26 Jul Preseason Scouting Notes: Drake Jackson, OC, Kentucky
Senior | 6’2” 310 lbs | Versailles, KY | First Team All-SEC
Drake Jackson has above average athletic ability for the position, with solid lateral agility to space block and balance to recover from awkward positions. He has the necessary quickness to be effective at the second level, but does not possess the elite change of direction ability to catch hard slanting DLs.
Combo blocking is where he shines the most. Shows good timing and punch strength to seal the DT, flowing well to fit at the 2nd level. Once he reaches the 2nd level defender, he lands his hands well on the chest and drives his legs with solid power to clear a running lane.
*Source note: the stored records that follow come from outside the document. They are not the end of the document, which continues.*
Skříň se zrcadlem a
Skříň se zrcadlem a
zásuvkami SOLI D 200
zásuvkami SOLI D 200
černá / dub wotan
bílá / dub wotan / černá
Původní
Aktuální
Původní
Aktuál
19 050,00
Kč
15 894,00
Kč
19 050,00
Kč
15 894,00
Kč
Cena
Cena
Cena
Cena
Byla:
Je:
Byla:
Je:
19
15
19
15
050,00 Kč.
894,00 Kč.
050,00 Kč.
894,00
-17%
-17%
He possesses the lateral agility to both reach and scoop block, though he can tend to lunge at time rather than patiently getting square. Lack of length can limit his effectiveness base blocking one-on-one, as he can allow longer DTs to get their hands to his chest, which causes his pads to rise and sacrifices leverage.
Effective gap blocker, firing out with low pads and strong leg drive. Solid lateral agility and smart hand placement allows him to often attack the side of defender, creating better leverage and knocking him off the line with greater efficiency. He can trap block well with solid foot speed and the patience to get square. He can occasionally allow his pads to rise on contact, but fights well to re-leverage.
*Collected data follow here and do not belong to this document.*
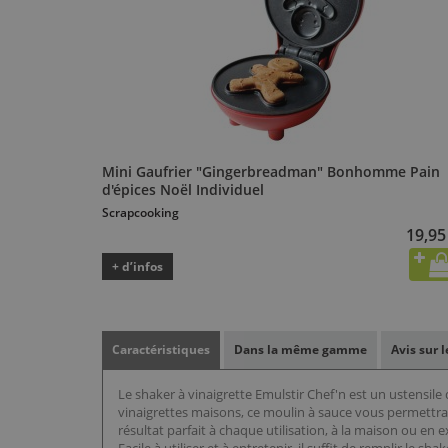
Mini Gaufrier "Gingerbreadman" Bonhomme Pain
d'épices Noël Individuel
Scrapcooking
19,95
+ d’infos
Caractéristiques
Dans la même gamme
Avis sur 
Le shaker à vinaigrette Emulstir Chef'n est un ustensil
vinaigrettes maisons, ce moulin à sauce vous permettra
résultat parfait à chaque utilisation, à la maison ou en e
Solid overall pass protector with a quick first step off the line. Extends his arms well and has the awareness to recognize stunts with the change of direction ability to pick them up. He can be pushed back initially by bigger bull rushing DL, but fights to stand his ground with good ankle bend. He has the upper body strength to turn defenders when beaten and has solid punch strength to widen slanting DL. Good awareness and competitiveness, consistently looking for work, but can be unaware of late blitzers and allow them to slip in behind him.
Jackson’s lack of arm length limits his projection to a center at the next level. He fits best in a gap-heavy scheme where his lower body strength and smart hands will allow him to knock DTs off the ball. He will also be effective in combo blocking situations, but could struggle one-on-one zone blocking, where longer defenders will be able to land their hands and gain leverage. Would fit best in a short to intermediate passing scheme, as his lack of elite anchor and change of direction ability will not allow him to hold up on deep passes without help.
Lack of versatility and length may prevent Jackson from being a Day 1 or 2 selection. Look for him to go in the late 4th or early 5th round.
What to watch 2020:
Last season, WR Lynn Bowden took many of the snaps behind center. With more of a traditional QB next season, Jackson will be asked to pass protect more frequently. How he holds up may significantly affect his draft stock.